ACLU Signals Effort to Target Pennsylvania Counties' Disparate 'Notice and Cure' Policies for Flawed Mail Ballots
The ACLU of Pennsylvania is suing one county, and may file more cases, in an effort to challenge a policy that it says disenfranchises voters who make an error when casting ballots by mail.
The case against Butler County, filed after the April primary, appears to be the start of a broader statewide effort by the group targeting the notice and cure process, a major gray area in state law that leads to uneven rules for voters across Pennsylvania.
Along with that lawsuit, the organization has signaled it is considering another lawsuit, and has been filing public records requests to identify more counties that dont allow voters to correct flawed mail ballots or provide notice to voters that their ballot will be rejected. Such records requests are often a precursor to a lawsuit.
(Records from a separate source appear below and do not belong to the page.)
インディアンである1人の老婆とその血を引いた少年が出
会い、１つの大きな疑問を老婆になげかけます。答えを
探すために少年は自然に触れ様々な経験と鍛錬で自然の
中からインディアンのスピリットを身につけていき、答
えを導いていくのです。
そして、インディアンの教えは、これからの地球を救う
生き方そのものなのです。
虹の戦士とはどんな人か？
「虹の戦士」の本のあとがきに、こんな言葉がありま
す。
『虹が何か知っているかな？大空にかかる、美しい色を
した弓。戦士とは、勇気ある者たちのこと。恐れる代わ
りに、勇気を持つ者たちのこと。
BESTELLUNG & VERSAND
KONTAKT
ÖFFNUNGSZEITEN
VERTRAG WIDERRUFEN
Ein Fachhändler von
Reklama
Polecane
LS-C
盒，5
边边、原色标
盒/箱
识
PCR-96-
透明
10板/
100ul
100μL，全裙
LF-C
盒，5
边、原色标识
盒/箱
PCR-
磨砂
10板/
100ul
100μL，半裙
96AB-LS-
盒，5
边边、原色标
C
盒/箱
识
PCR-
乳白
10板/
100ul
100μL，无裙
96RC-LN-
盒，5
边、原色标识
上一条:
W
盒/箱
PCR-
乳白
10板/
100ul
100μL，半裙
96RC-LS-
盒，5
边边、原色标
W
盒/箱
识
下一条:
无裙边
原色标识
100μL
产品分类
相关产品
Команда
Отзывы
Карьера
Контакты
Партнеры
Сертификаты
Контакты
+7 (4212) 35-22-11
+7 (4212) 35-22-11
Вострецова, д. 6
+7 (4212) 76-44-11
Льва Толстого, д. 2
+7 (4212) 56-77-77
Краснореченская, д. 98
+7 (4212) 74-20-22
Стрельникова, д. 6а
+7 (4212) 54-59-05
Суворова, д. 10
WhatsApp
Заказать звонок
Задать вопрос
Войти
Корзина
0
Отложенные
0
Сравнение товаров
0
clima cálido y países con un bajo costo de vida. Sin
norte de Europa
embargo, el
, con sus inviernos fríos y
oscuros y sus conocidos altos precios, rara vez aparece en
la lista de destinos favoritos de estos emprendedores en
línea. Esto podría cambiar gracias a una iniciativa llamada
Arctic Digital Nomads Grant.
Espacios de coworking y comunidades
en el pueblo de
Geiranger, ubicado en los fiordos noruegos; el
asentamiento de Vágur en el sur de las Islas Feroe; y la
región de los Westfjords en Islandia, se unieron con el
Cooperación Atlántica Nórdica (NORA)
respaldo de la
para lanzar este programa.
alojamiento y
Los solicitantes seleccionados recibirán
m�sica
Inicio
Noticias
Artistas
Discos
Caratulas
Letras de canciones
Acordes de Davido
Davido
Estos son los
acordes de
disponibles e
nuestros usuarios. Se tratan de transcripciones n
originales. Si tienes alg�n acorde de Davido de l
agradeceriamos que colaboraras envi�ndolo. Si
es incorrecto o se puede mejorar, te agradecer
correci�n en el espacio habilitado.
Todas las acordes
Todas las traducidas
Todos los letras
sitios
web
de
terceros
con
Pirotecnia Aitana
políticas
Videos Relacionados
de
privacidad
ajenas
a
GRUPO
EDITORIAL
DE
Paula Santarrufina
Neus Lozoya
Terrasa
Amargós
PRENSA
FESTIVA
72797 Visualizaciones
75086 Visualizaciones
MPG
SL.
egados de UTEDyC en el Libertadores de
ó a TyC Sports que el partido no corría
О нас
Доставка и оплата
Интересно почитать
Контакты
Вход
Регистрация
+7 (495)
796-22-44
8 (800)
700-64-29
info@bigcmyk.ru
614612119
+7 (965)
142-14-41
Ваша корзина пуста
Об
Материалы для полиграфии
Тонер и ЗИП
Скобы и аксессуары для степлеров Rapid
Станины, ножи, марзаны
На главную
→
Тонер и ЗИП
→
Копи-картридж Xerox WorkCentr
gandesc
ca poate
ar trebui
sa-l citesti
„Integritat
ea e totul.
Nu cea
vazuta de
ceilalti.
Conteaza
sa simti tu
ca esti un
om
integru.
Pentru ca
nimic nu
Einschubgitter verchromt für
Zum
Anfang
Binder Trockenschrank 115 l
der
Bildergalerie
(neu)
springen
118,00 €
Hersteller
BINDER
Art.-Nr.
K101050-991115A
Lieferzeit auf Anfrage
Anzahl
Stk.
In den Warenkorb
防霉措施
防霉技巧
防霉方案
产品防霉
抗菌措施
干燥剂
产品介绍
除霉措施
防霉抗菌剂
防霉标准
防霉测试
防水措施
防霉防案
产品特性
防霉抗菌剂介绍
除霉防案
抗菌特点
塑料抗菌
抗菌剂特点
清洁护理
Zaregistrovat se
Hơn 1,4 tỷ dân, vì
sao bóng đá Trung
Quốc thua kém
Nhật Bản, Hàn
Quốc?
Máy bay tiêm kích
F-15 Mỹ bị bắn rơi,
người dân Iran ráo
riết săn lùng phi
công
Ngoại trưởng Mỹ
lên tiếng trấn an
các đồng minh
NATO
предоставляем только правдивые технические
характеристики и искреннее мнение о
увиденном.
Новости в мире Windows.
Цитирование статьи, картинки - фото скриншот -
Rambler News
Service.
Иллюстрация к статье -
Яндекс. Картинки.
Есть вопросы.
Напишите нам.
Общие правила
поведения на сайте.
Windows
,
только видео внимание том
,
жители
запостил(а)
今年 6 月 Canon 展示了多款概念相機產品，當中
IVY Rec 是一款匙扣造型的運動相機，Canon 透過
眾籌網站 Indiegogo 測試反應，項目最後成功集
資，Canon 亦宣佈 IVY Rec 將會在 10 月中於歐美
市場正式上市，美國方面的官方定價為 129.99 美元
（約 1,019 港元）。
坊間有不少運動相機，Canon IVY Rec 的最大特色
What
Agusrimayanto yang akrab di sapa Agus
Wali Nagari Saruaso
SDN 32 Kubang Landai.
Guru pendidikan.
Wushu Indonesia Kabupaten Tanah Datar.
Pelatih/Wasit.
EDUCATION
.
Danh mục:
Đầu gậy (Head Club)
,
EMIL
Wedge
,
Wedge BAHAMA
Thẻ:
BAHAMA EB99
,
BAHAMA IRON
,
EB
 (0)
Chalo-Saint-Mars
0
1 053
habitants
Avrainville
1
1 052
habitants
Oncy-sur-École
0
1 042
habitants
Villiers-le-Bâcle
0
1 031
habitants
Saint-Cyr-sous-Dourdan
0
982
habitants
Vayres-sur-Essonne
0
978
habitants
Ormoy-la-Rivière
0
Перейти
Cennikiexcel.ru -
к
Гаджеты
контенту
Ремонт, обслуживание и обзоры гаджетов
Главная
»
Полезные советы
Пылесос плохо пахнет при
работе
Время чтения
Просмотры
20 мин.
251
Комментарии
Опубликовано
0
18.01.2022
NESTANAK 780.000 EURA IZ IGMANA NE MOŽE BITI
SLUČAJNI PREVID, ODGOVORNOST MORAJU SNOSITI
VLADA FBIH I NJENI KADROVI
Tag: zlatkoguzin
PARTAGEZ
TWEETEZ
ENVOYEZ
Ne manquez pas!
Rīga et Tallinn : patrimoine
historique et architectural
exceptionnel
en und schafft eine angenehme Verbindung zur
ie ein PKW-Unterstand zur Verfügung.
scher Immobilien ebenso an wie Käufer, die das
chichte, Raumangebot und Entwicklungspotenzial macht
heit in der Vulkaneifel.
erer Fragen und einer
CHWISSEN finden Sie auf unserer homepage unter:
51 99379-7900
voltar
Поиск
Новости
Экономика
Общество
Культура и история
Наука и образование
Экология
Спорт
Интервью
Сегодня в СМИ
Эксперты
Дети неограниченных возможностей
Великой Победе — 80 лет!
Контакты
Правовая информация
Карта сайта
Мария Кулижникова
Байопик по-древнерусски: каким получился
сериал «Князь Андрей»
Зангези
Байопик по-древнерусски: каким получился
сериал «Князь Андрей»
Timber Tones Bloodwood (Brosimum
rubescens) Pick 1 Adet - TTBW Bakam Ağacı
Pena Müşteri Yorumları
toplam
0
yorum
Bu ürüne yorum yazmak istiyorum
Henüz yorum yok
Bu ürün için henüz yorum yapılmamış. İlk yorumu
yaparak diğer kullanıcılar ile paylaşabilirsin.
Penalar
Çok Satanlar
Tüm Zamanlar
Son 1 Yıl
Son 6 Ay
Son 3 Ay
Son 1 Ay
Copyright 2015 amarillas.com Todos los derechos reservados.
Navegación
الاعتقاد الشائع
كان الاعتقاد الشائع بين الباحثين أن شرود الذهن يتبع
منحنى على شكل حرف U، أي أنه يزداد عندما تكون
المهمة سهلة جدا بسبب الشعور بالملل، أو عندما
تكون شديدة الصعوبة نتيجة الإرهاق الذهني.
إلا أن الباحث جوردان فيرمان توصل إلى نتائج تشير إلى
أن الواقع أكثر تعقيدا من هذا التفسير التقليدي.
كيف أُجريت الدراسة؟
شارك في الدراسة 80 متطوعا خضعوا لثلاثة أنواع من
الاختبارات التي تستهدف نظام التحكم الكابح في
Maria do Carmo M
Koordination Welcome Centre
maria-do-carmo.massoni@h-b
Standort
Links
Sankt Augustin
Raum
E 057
A legal effort that changes where the courts stand on notice and cure policies could have a profound impact. Since Pennsylvania enacted its no-excuse mail voting law in 2020, counties have rejected thousands of ballots because voters failed to sign or date the outer envelopes, or made another technical error. The rejection rate goes down significantly when a county notifies voters and allows them to fix, or cure, the error, according to county officials and a Votebeat and Spotlight PA analysis of available data.